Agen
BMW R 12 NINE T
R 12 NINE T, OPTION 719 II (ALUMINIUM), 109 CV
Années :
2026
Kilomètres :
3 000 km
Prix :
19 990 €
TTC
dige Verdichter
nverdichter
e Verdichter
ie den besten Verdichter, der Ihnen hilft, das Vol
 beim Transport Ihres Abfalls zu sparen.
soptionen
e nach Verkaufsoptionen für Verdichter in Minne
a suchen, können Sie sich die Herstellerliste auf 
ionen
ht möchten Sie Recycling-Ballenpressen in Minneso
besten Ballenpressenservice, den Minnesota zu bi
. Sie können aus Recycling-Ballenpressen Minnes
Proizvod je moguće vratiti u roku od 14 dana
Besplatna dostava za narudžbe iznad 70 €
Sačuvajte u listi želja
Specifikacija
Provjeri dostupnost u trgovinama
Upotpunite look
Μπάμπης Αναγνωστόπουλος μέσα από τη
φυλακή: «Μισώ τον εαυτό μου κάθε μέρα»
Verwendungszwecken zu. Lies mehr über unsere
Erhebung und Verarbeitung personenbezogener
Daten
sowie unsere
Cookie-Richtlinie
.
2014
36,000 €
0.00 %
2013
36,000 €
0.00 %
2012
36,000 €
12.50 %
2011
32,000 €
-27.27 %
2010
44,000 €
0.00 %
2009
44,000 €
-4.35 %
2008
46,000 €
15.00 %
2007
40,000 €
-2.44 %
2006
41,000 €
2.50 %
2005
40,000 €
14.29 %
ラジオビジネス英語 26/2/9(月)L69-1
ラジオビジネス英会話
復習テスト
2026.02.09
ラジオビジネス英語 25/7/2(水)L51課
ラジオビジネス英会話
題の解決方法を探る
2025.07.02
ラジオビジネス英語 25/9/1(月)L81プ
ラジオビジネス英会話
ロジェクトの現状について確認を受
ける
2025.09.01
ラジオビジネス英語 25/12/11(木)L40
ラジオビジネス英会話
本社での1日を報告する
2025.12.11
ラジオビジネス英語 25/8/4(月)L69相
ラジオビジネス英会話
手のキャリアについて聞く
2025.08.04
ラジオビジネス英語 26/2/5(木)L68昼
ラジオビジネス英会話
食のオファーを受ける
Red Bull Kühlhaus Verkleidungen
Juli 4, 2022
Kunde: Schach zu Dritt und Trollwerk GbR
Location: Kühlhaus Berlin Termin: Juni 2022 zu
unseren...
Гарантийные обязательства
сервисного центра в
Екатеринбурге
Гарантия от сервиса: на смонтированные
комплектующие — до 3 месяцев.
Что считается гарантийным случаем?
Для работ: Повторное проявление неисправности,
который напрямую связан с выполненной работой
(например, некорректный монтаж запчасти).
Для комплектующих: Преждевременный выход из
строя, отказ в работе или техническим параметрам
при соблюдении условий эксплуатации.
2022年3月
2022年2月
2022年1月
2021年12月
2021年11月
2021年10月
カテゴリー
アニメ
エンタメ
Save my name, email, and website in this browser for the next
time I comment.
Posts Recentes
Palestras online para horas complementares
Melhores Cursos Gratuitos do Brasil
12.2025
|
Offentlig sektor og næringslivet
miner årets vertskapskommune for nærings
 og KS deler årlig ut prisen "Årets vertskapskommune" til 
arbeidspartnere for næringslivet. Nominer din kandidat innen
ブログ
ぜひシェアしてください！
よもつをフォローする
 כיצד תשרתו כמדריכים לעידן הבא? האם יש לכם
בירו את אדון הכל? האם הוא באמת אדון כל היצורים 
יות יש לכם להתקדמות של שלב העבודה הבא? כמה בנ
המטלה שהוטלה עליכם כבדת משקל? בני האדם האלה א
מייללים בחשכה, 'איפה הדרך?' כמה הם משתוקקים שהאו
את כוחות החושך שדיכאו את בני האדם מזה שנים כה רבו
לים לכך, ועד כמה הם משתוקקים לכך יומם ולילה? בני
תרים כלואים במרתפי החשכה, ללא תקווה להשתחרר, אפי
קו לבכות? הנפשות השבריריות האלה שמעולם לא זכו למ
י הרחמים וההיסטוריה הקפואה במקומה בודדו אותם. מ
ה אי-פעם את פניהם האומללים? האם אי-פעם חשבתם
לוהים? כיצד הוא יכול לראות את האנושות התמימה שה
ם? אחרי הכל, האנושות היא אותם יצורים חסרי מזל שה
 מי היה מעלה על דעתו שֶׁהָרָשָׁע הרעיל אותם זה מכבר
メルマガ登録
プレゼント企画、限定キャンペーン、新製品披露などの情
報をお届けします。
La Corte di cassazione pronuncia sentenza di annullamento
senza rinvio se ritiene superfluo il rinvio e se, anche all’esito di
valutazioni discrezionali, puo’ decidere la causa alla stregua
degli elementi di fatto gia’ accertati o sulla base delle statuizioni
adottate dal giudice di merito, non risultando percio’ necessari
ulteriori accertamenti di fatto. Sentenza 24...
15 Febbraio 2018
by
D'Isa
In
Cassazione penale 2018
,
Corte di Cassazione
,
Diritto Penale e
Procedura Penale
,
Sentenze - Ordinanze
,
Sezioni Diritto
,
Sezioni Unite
..............................
* Your task *
Search the entries above for the string "vertskapskommune". Copy each line that holds it.

* Task solution *
miner årets vertskapskommune for nærings
 og KS deler årlig ut prisen "Årets vertskapskommune" til 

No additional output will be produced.